Freilich ist der Tod eines Menschen etwas, das uns aus dem Alltag reißt. Es erinnert uns an die Endlichkeit aller menschlichen Träume und Projekte. Im täglichen Leben vergessen wir die allzu oft.

Ich habe in den letzten Jahren meine Mitmenschen gelegentlich spaßeshalber mit direkten Anspielungen auf die Möglichkeit des Todes erschreckt. Zum Beispiel dass ich bei einer allzu sicher formulierten Terminzusage hinzufüge „Wenn wir dann noch leben“. Das war offenbar im Rahmen meiner midlife crisis. Und dann amüsierte ich mich, wenn der andere schon bei der bloßen Erwähnung der Möglichkeit eines plötzlichen Unfalltodes erschrak. Ich gebe zu, das ist schwarzer Humor, und ich habe auch schon erfahren, dass solche Scherze nicht immer angebracht sind. Aber ich habe nicht vor, mir das wieder abzugewöhnen und behaupte, dass solche Scherze bei mir immer absolut wohlgemeint sind.

Ich finde, dass es eine gute Geistesübung ist, sich gelegentlich die Möglichkeit des eigenen Todes ins Bewusstsein zu rufen.

Die Gretchenfrage dabei ist letzten Endes: Gibt es außerhalb der wissenschaftlich sichtbaren Welt noch ein Reich Gottes, in das wir durch den Tod hineingeboren werden? Der Atheist glaubt Nein, der Christ glaubt Ja.

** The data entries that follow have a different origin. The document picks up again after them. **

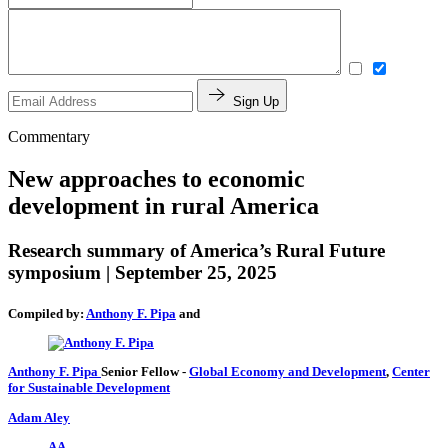
Sign Up
Commentary
New approaches to economic
development in rural America
Research summary of America’s Rural Future
symposium | September 25, 2025
Compiled by:
Anthony F. Pipa
and
Anthony F. Pipa
Senior Fellow
-
Global Economy and Development
,
Center
for Sustainable Development
Adam Aley
AA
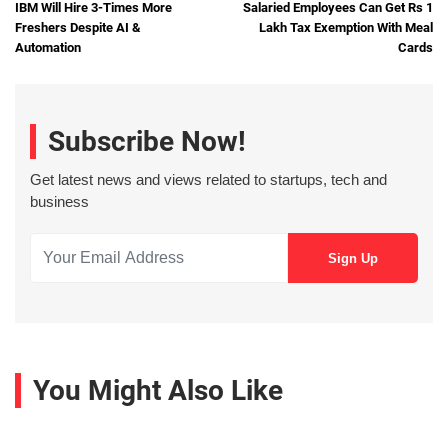
IBM Will Hire 3-Times More
Salaried Employees Can Get Rs 1
Freshers Despite AI &
Lakh Tax Exemption With Meal
Automation
Cards
Subscribe Now!
Get latest news and views related to startups, tech and
business
You Might Also Like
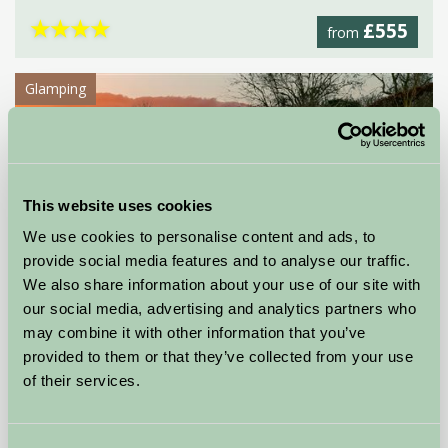
★
★
★
★
£555
from
Glamping
This website uses cookies
We use cookies to personalise content and ads, to
provide social media features and to analyse our traffic.
We also share information about your use of our site with
our social media, advertising and analytics partners who
may combine it with other information that you’ve
provided to them or that they’ve collected from your use
Greenhill Glamping
of their services.
Dover, Kent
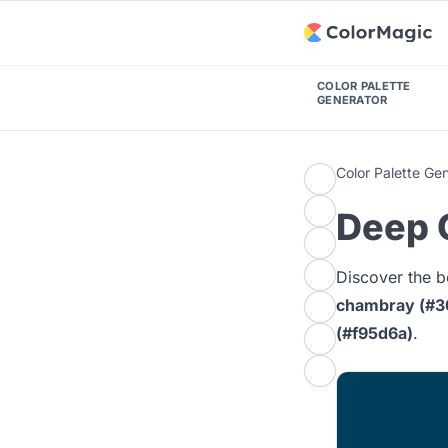
COLOR PALETTE
GENERATOR
Color Palette Ge
Deep C
Discover the b
chambray (#3
(#f95d6a)
.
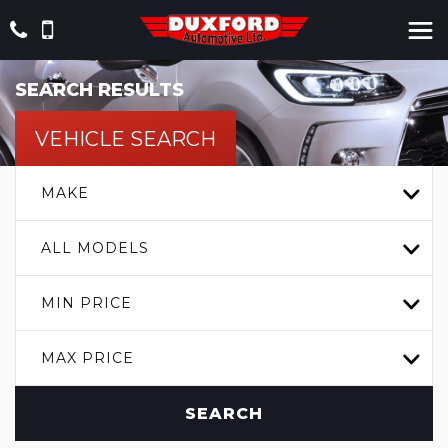
SEARCH RESULTS
VEHICLE SEARCH
MAKE
ALL MODELS
MIN PRICE
MAX PRICE
SEARCH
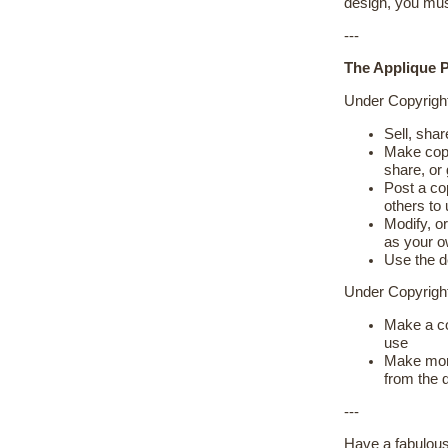
design, you mus
---
The Applique P
Under Copyrigh
Sell, shar
Make copie
share, or
Post a cop
others to
Modify, or
as your 
Use the d
Under Copyrig
Make a co
use
Make more
from the 
---
Have a fabulous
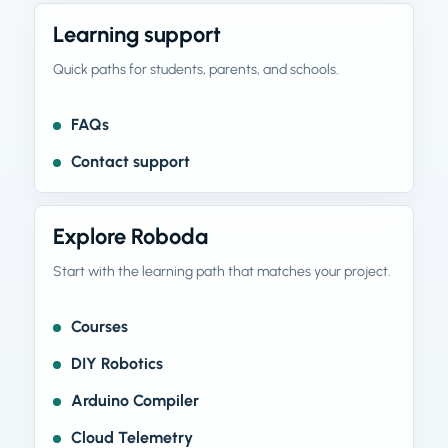
Learning support
Quick paths for students, parents, and schools.
FAQs
Contact support
Explore Roboda
Start with the learning path that matches your project.
Courses
DIY Robotics
Arduino Compiler
Cloud Telemetry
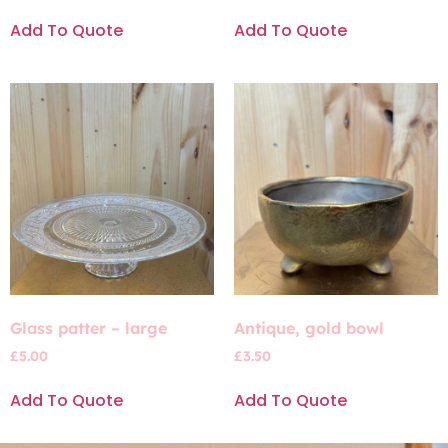
Add To Quote
Add To Quote
Glass patter – large
Antique, gold bowl
£
5.00
£
3.50
Add To Quote
Add To Quote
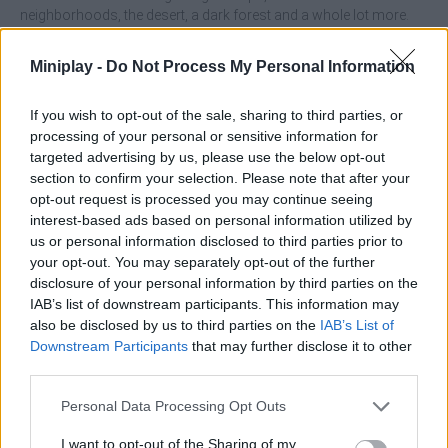
neighborhoods, the desert, a dark forest and a whole lot more.
Have a great time!
Miniplay -
Do Not Process My Personal Information
If you wish to opt-out of the sale, sharing to third parties, or
processing of your personal or sensitive information for
Tags
targeted advertising by us, please use the below opt-out
section to confirm your selection. Please note that after your
ACTION GAMES
opt-out request is processed you may continue seeing
interest-based ads based on personal information utilized by
us or personal information disclosed to third parties prior to
CAR GAMES
your opt-out. You may separately opt-out of the further
disclosure of your personal information by third parties on the
IAB’s list of downstream participants. This information may
SKILL GAMES
also be disclosed by us to third parties on the
IAB’s List of
Downstream Participants
that may further disclose it to other
third parties.
GAME COLLECTIONS
Personal Data Processing Opt Outs
3D GAMES
I want to opt-out of the Sharing of my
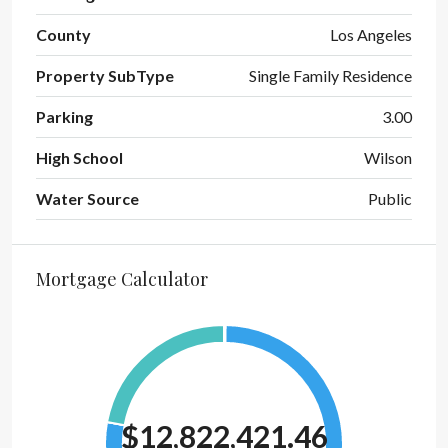
County
Los Angeles
Property SubType
Single Family Residence
Parking
3.00
High School
Wilson
Water Source
Public
Mortgage Calculator
$12,822,421.46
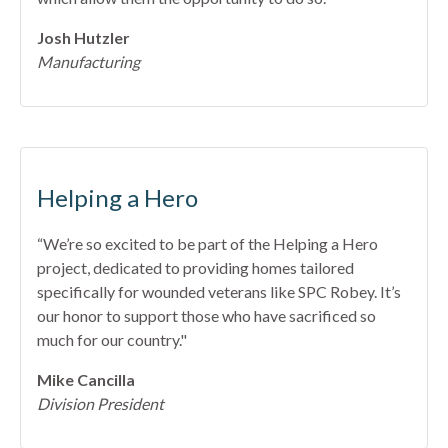
Josh Hutzler
Manufacturing
Helping a Hero
“We’re so excited to be part of the Helping a Hero
project, dedicated to providing homes tailored
specifically for wounded veterans like SPC Robey. It’s
our honor to support those who have sacrificed so
much for our country."
Mike Cancilla
Division President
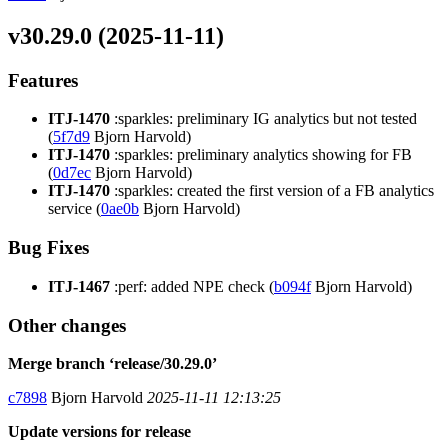
v30.29.0 (2025-11-11)
Features
ITJ-1470
:sparkles: preliminary IG analytics but not tested
(
5f7d9
Bjorn Harvold)
ITJ-1470
:sparkles: preliminary analytics showing for FB
(
0d7ec
Bjorn Harvold)
ITJ-1470
:sparkles: created the first version of a FB analytics
service (
0ae0b
Bjorn Harvold)
Bug Fixes
ITJ-1467
:perf: added NPE check (
b094f
Bjorn Harvold)
Other changes
Merge branch ‘release/30.29.0’
c7898
Bjorn Harvold
2025-11-11 12:13:25
Update versions for release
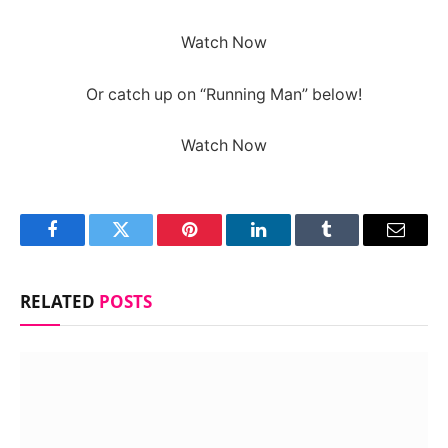
Watch Now
Or catch up on “Running Man” below!
Watch Now
Facebook
Twitter
Pinterest
LinkedIn
Tumblr
Email
RELATED
POSTS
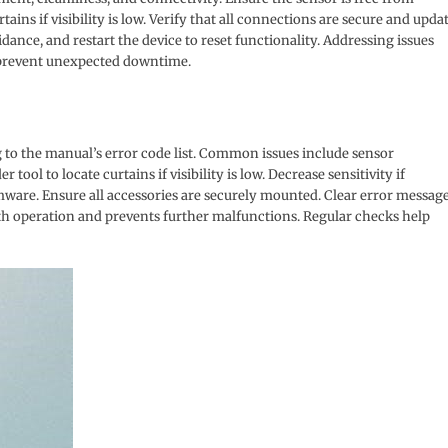
tains if visibility is low. Verify that all connections are secure and upda
idance, and restart the device to reset functionality. Addressing issues
 prevent unexpected downtime.
g to the manual’s error code list. Common issues include sensor
ool to locate curtains if visibility is low. Decrease sensitivity if
rmware. Ensure all accessories are securely mounted. Clear error messag
th operation and prevents further malfunctions. Regular checks help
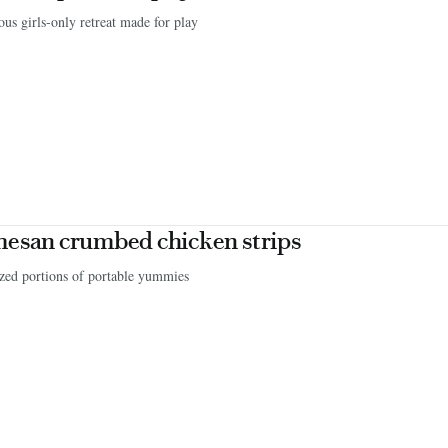
us girls-only retreat made for play
esan crumbed chicken strips
zed portions of portable yummies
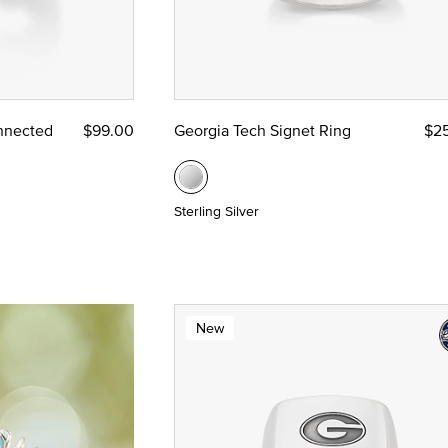
nnected
$99.00
Georgia Tech Signet Ring
$2
Sterling Silver
New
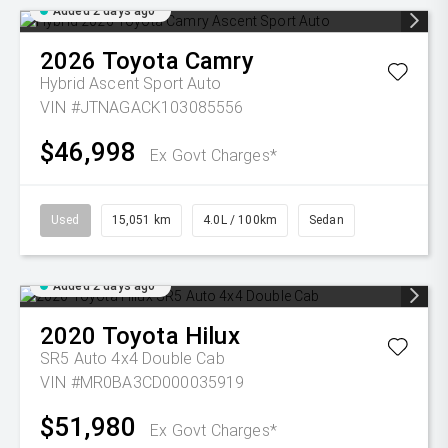
Added 2 days ago
2026
Toyota
Camry
Hybrid Ascent Sport Auto
VIN #JTNAGACK103085556
$46,998
Ex Govt Charges*
Used
15,051 km
4.0L / 100km
Sedan
Added 2 days ago
2020
Toyota
Hilux
SR5 Auto 4x4 Double Cab
VIN #MR0BA3CD000035919
$51,980
Ex Govt Charges*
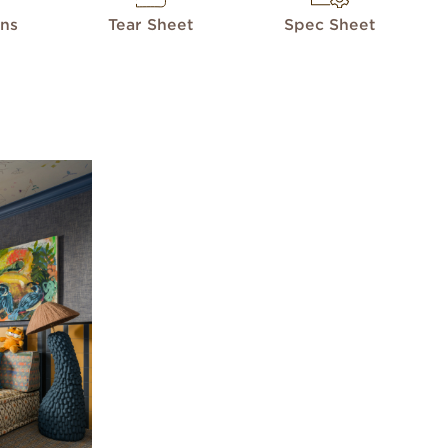
ons
Tear Sheet
Spec Sheet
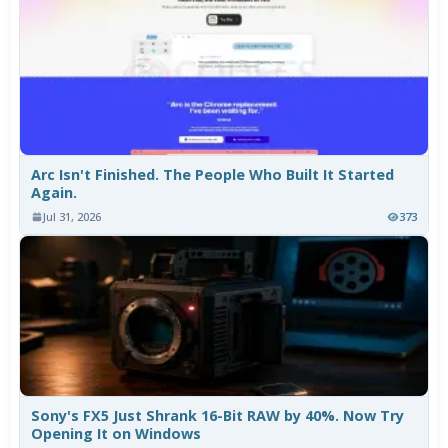
Arc Isn't Finished. The People Who Built It Started
Again.
Jul 31, 2026
373
Sony's FX5 Just Shrank 16-Bit RAW by 40%. Now Try
Opening It on Windows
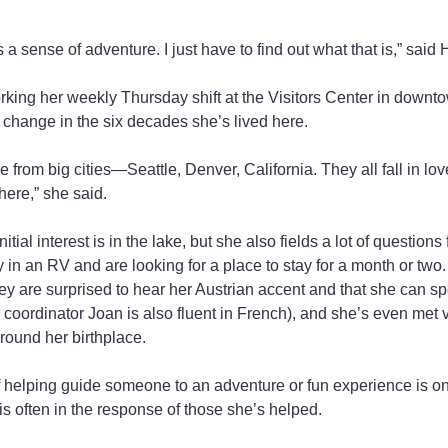
 a sense of adventure. I just have to find out what that is,” said 
orking her weekly Thursday shift at the Visitors Center in downt
change in the six decades she’s lived here.
ple from big cities—Seattle, Denver, California. They all fall in l
here,” she said.
itial interest is in the lake, but she also fields a lot of questio
y in an RV and are looking for a place to stay for a month or two.
ey are surprised to hear her Austrian accent and that she can 
 coordinator Joan is also fluent in French), and she’s even met vi
rround her birthplace.
of helping guide someone to an adventure or fun experience is on
 is often in the response of those she’s helped.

Was mich betrifft, sehe ich in der Natur so viele Beispiele von Dingen, die „sterben“ und in einer neuen, „ihnen zuvor unvorstellbaren“ Welt wieder auferstehen. Ein Fötus im Muttterleib. Oder ein Samenkorn in der Erde. Ich sehe keinen Grund, wieso gerade die für uns sichtbare Welt eine Ausnahme sein soll.

Es gibt also berechtigten Grund zur Hoffnung. Wer diese Einsicht nicht nur im Kopf, sondern auch in seinem Herzen trägt, der ist erlöst von der Angst vor dem eigenen Tod.